■ WHAT THE TASK ASKS ■
Copy only what lies from the line containing "protektahin ang sensitibong mga komponente at" through the line containing "Nehledě na to, že" in the entries below, keeping both end lines exact and dropping every picture.

■ Collected data entries ■
■ ■ ■ ■

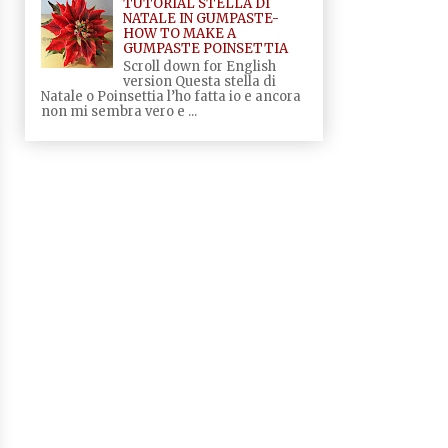
TUTORIAL STELLA DI
NATALE IN GUMPASTE-
HOW TO MAKE A
GUMPASTE POINSETTIA
Scroll down for English
version Questa stella di
Natale o Poinsettia l’ho fatta io e ancora
non mi sembra vero e ...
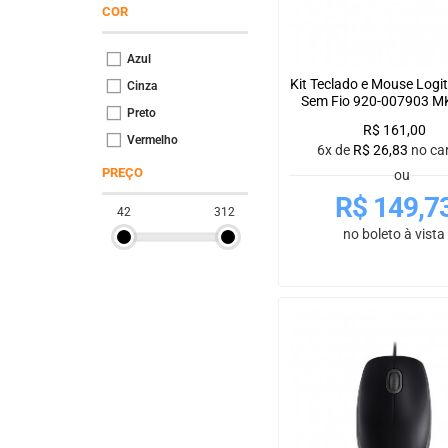
COR
Azul
Kit Teclado e Mouse Logi
Cinza
Sem Fio 920-007903 MK
Preto
R$
161,00
Vermelho
6x de
R$
26,83
no ca
PREÇO
ou
R$
149,7
42
312
no boleto à vista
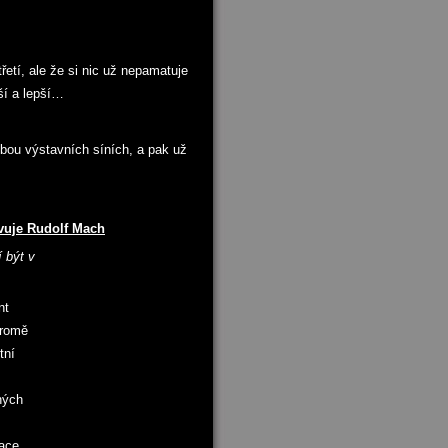
řetí, ale že si nic už nepamatuje
ší a lepší…
 obou výstavních síních, a pak už
vuje Rudolf Mach
 být v
nt
kromě
tní
ných
ace,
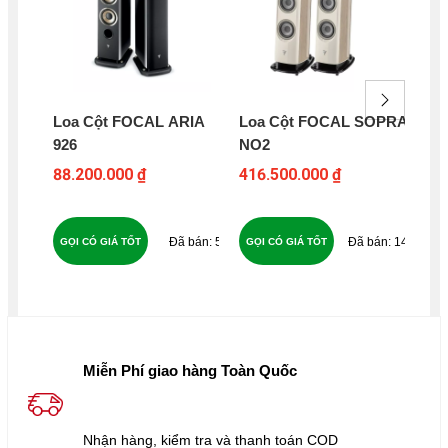
Loa Cột FOCAL ARIA
Loa Cột FOCAL SOPRA
Lo
926
NO2
NO
88.200.000 ₫
416.500.000 ₫
95
51
149
GỌI CÓ GIÁ TỐT
GỌI CÓ GIÁ TỐT
GỌ
Miễn Phí giao hàng Toàn Quốc
Nhận hàng, kiểm tra và thanh toán COD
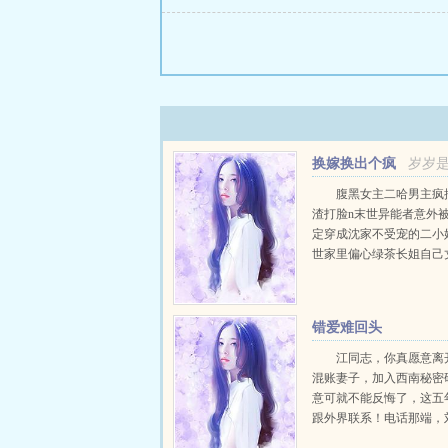
换嫁换出个疯
岁岁
批儿子乖乖夫君
腹黑女主二哈男主疯
渣打脸n末世异能者意外
定穿成沈家不受宠的二小
世家里偏心绿茶长姐自己
长姐当白月光，在姐姐死
心虐身让她受尽折磨。n
沈婉宁可不是渴望亲情爱
错爱难回头
包。n想让我把亲事换给姐姐
江同志，你真愿意离
混账妻子，加入西南秘密
意可就不能反悔了，这五
跟外界联系！电话那端，
音格外激动。江盛晦涩道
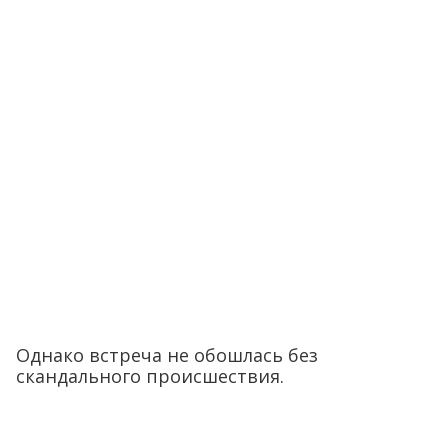
Однако встреча не обошлась без
скандального происшествия.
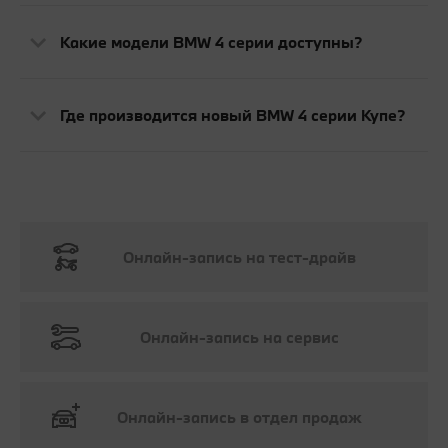
Какие модели BMW 4 серии доступны?
Где производится новый BMW 4 серии Купе?
Онлайн-запись на тест-драйв
Онлайн-запись на сервис
Онлайн-запись в отдел продаж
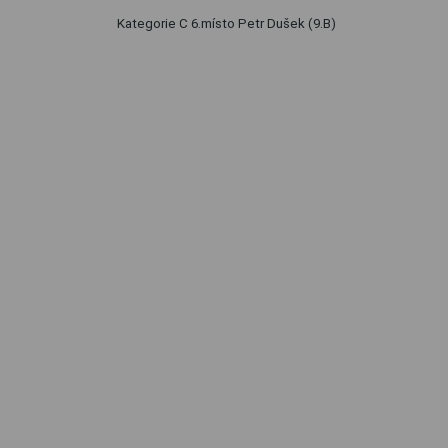
Kategorie C 6.místo Petr Dušek (9.B)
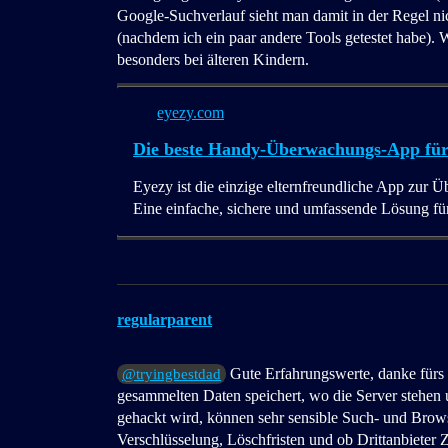
Google-Suchverlauf sieht man damit in der Regel nich
(nachdem ich ein paar andere Tools getestet habe). 
besonders bei älteren Kindern.
eyezy.com
Die beste Handy-Überwachungs-App für K
Eyezy ist die einzige elternfreundliche App zur 
Eine einfache, sichere und umfassende Lösung für 
regularparent
Gute Erfahrungswerte, danke fürs T
@tryingbestdad
gesammelten Daten speichert, wo die Server stehen
gehackt wird, können sehr sensible Such- und Brows
Verschlüsselung, Löschfristen und ob Drittanbieter 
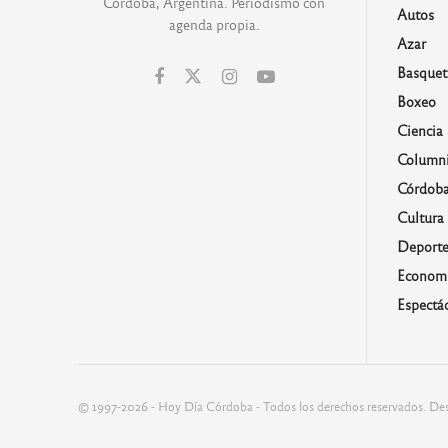
Córdoba, Argentina. Periodismo con
Autos
agenda propia.
Azar
Basquet
Boxeo
Ciencia
Columni
Córdob
Cultura
Deporte
Economí
Espectá
© 1997-2026 - Hoy Día Córdoba - Todos los derechos reservados. Des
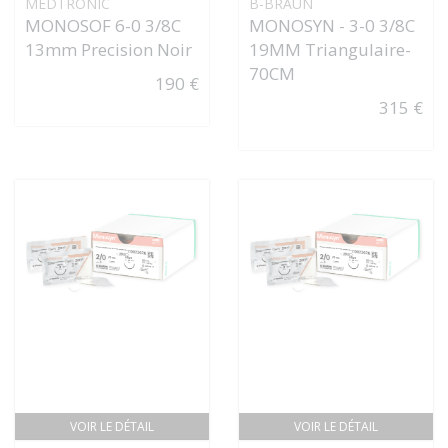
MEDTRONIC
B-BRAUN
MONOSOF 6-0 3/8C
MONOSYN - 3-0 3/8C
13mm Precision Noir
19MM Triangulaire-
70CM
190 €
315 €
VOIR LE DÉTAIL
VOIR LE DÉTAIL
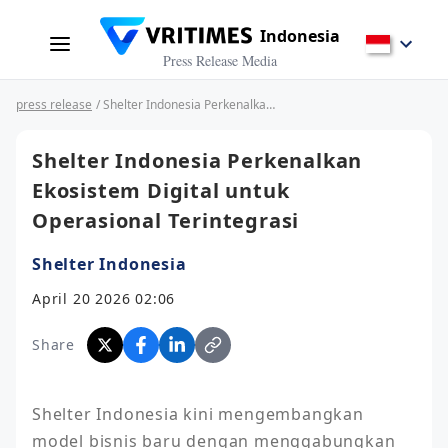
Indonesia
Press Release Media
press release
/ Shelter Indonesia Perkenalkan Ekosistem Digital untuk Operasional Terintegrasi
Shelter Indonesia Perkenalkan
Ekosistem Digital untuk
Operasional Terintegrasi
Shelter Indonesia
April 20 2026 02:06
Share
Shelter Indonesia kini mengembangkan 
model bisnis baru dengan menggabungkan 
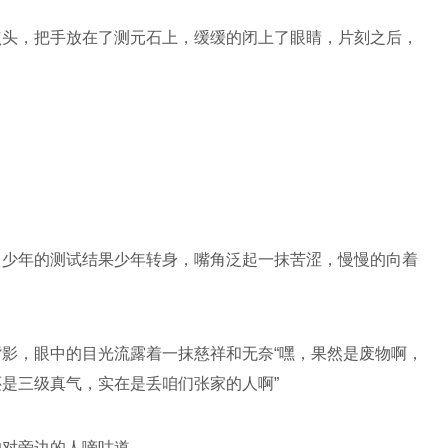
点头，把手放在了测元石上，缓缓的闭上了眼睛，片刻之后，
了少年的测试结果少年转身，嘴角泛起一抹苦涩，慢慢的向着
影，眼中的目光流露着一抹慈祥和无奈“嘿，果然是废物啊，
是三级真气，实在是丢咱们张家的人啊”
的对旁边的人嘀咕道。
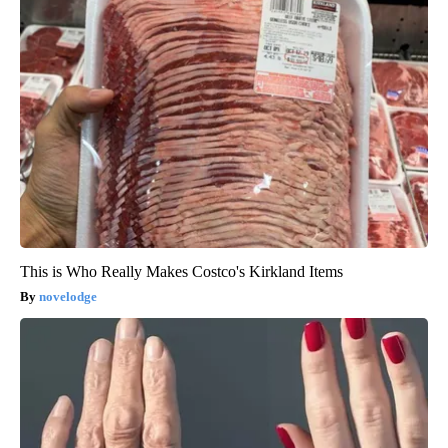
This is Who Really Makes Costco's Kirkland Items
novelodge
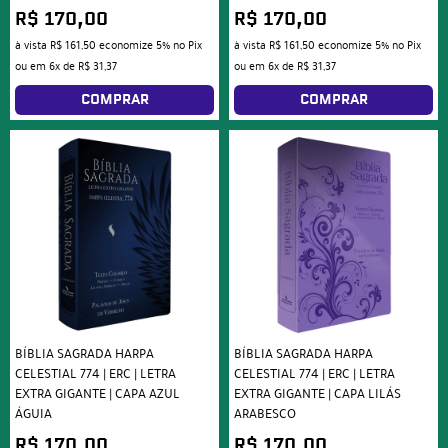
R$ 170,00
R$ 170,00
à vista
R$ 161,50
economize
5%
no Pix
à vista
R$ 161,50
economize
5%
no Pix
ou em
6x
de
R$ 31,37
ou em
6x
de
R$ 31,37
COMPRAR
COMPRAR
BÍBLIA SAGRADA HARPA
BÍBLIA SAGRADA HARPA
CELESTIAL 774 | ERC | LETRA
CELESTIAL 774 | ERC | LETRA
EXTRA GIGANTE | CAPA AZUL
EXTRA GIGANTE | CAPA LILÁS
ÁGUIA
ARABESCO
R$ 170,00
R$ 170,00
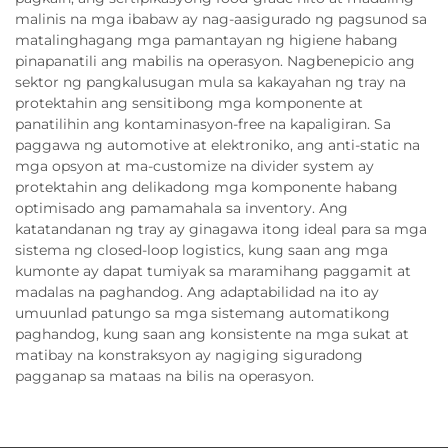
malinis na mga ibabaw ay nag-aasigurado ng pagsunod sa
matalinghagang mga pamantayan ng higiene habang
pinapanatili ang mabilis na operasyon. Nagbenepicio ang
sektor ng pangkalusugan mula sa kakayahan ng tray na
protektahin ang sensitibong mga komponente at
panatilihin ang kontaminasyon-free na kapaligiran. Sa
paggawa ng automotive at elektroniko, ang anti-static na
mga opsyon at ma-customize na divider system ay
protektahin ang delikadong mga komponente habang
optimisado ang pamamahala sa inventory. Ang
katatandanan ng tray ay ginagawa itong ideal para sa mga
sistema ng closed-loop logistics, kung saan ang mga
kumonte ay dapat tumiyak sa maramihang paggamit at
madalas na paghandog. Ang adaptabilidad na ito ay
umuunlad patungo sa mga sistemang automatikong
paghandog, kung saan ang konsistente na mga sukat at
matibay na konstraksyon ay nagiging siguradong
pagganap sa mataas na bilis na operasyon.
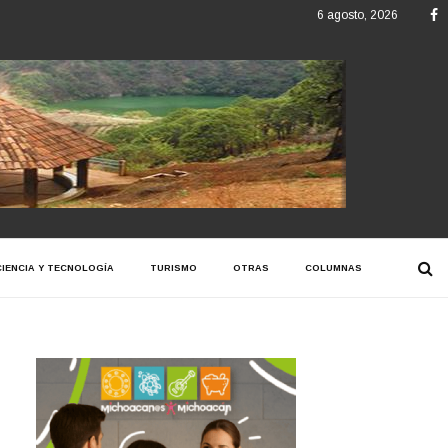
F
6 agosto, 2026
CIENCIA Y TECNOLOGÍA
TURISMO
OTRAS
COLUMNAS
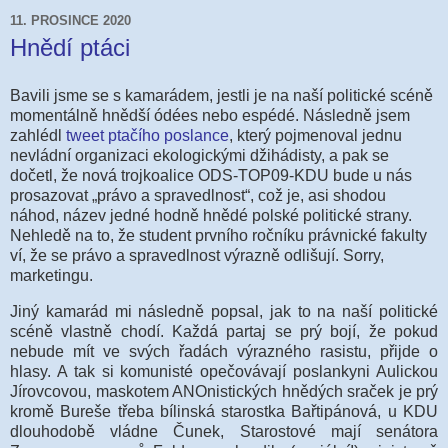
11. PROSINCE 2020
Hnědí ptáci
Bavili jsme se s kamarádem, jestli je na naší politické scéně
momentálně hnědší ódées nebo espédé. Následně jsem
zahlédl
tweet ptačího poslance
, který pojmenoval jednu
nevládní organizaci ekologickými džihádisty, a pak se
dočetl, že nová trojkoalice ODS-TOP09-KDU bude u nás
prosazovat „právo a spravedlnost“, což je, asi shodou
náhod, název jedné hodně hnědé polské politické strany.
Nehledě na to, že student prvního ročníku právnické fakulty
ví, že se právo a spravedlnost výrazně odlišují. Sorry,
marketingu.
Jiný kamarád mi následně popsal, jak to na naší politické
scéně vlastně chodí. Každá partaj se prý bojí, že pokud
nebude mít ve svých řadách výrazného rasistu, přijde o
hlasy. A tak si komunisté opečovávají poslankyni Aulickou
Jírovcovou, maskotem ANOnistických hnědých sraček je prý
kromě Bureše třeba bílinská starostka Bařtipánová, u KDU
dlouhodobě vládne Čunek, Starostové mají senátora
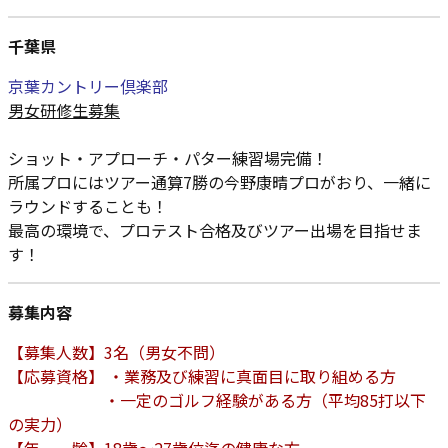
千葉県
京葉カントリー倶楽部
男女研修生募集
ショット・アプローチ・パター練習場完備！
所属プロにはツアー通算7勝の今野康晴プロがおり、一緒に
ラウンドすることも！
最高の環境で、プロテスト合格及びツアー出場を目指せま
す！
募集内容
【募集人数】3名（男女不問）
【応募資格】 ・業務及び練習に真面目に取り組める方
・一定のゴルフ経験がある方（平均85打以下
の実力）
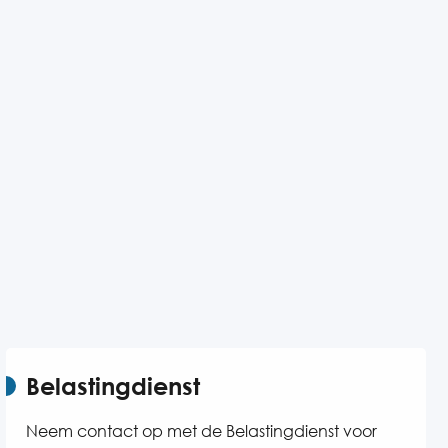
Belastingdienst
Neem contact op met de Belastingdienst voor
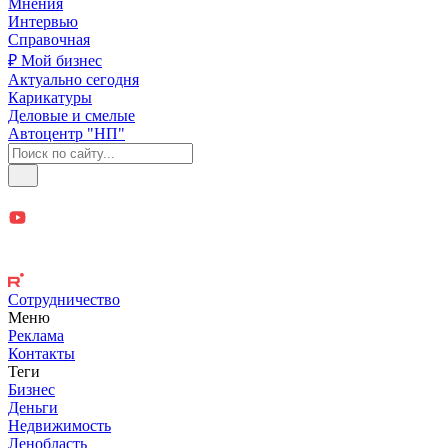
Мнения
Интервью
Справочная
₽ Мой бизнес
Актуально сегодня
Карикатуры
Деловые и смелые
Автоцентр "НП"
Сотрудничество
Меню
Реклама
Контакты
Теги
Бизнес
Деньги
Недвижимость
Ленобласть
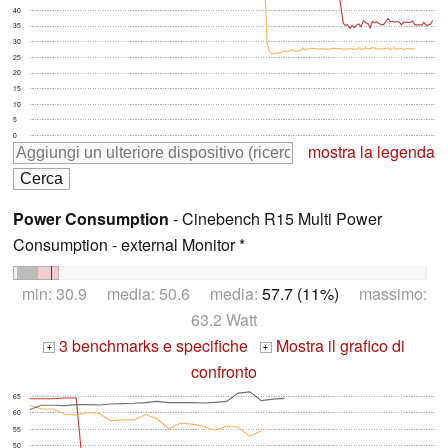
40
35
30
25
20
15
10
5
0
mostra la legenda
Power Consumption
- Cinebench R15 Multi Power
Consumption - external Monitor *
min: 30.9 media: 50.6 media:
57.7 (11%)
massimo:
63.2 Watt
3 benchmarks e specifiche
Mostra il grafico di
+
+
confronto
65
60
55
50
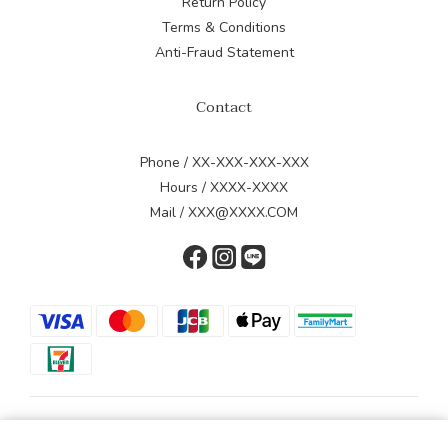
Return Policy
Terms & Conditions
Anti-Fraud Statement
Contact
Phone / XX-XXX-XXX-XXX
Hours / XXXX-XXXX
Mail / XXX@XXXX.COM
$
TWD
English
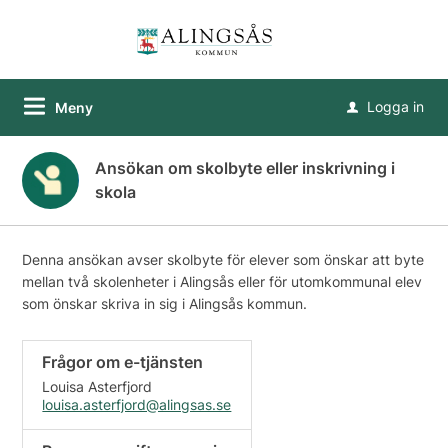
Logga in
Meny
u
Ansökan om skolbyte eller inskrivning i
skola
Denna ansökan avser skolbyte för elever som önskar att byte
mellan två skolenheter i Alingsås eller för utomkommunal elev
som önskar skriva in sig i Alingsås kommun.
Frågor om e-tjänsten
Louisa Asterfjord
louisa.asterfjord@alingsas.se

■ ■ ■ ■

■ ANSWER FOR THE TASK ■
protektahin ang sensitibong mga komponente at
panatilihin ang kontaminasyon-free na kapaligiran. Sa
paggawa ng automotive at elektroniko, ang anti-static na
mga opsyon at ma-customize na divider system ay
protektahin ang delikadong mga komponente habang
optimisado ang pamamahala sa inventory. Ang
katatandanan ng tray ay ginagawa itong ideal para sa mga
sistema ng closed-loop logistics, kung saan ang mga
kumonte ay dapat tumiyak sa maramihang paggamit at
madalas na paghandog. Ang adaptabilidad na ito ay
umuunlad patungo sa mga sistemang automatikong
paghandog, kung saan ang konsistente na mga sukat at
matibay na konstraksyon ay nagiging siguradong
pagganap sa mataas na bilis na operasyon.
F
6 agosto, 2026
CIENCIA Y TECNOLOGÍA
TURISMO
OTRAS
COLUMNAS
11. PROSINCE 2020
Hnědí ptáci
Bavili jsme se s kamarádem, jestli je na naší politické scéně
momentálně hnědší ódées nebo espédé. Následně jsem
zahlédl
tweet ptačího poslance
, který pojmenoval jednu
nevládní organizaci ekologickými džihádisty, a pak se
dočetl, že nová trojkoalice ODS-TOP09-KDU bude u nás
prosazovat „právo a spravedlnost“, což je, asi shodou
náhod, název jedné hodně hnědé polské politické strany.
Nehledě na to, že student prvního ročníku právnické fakulty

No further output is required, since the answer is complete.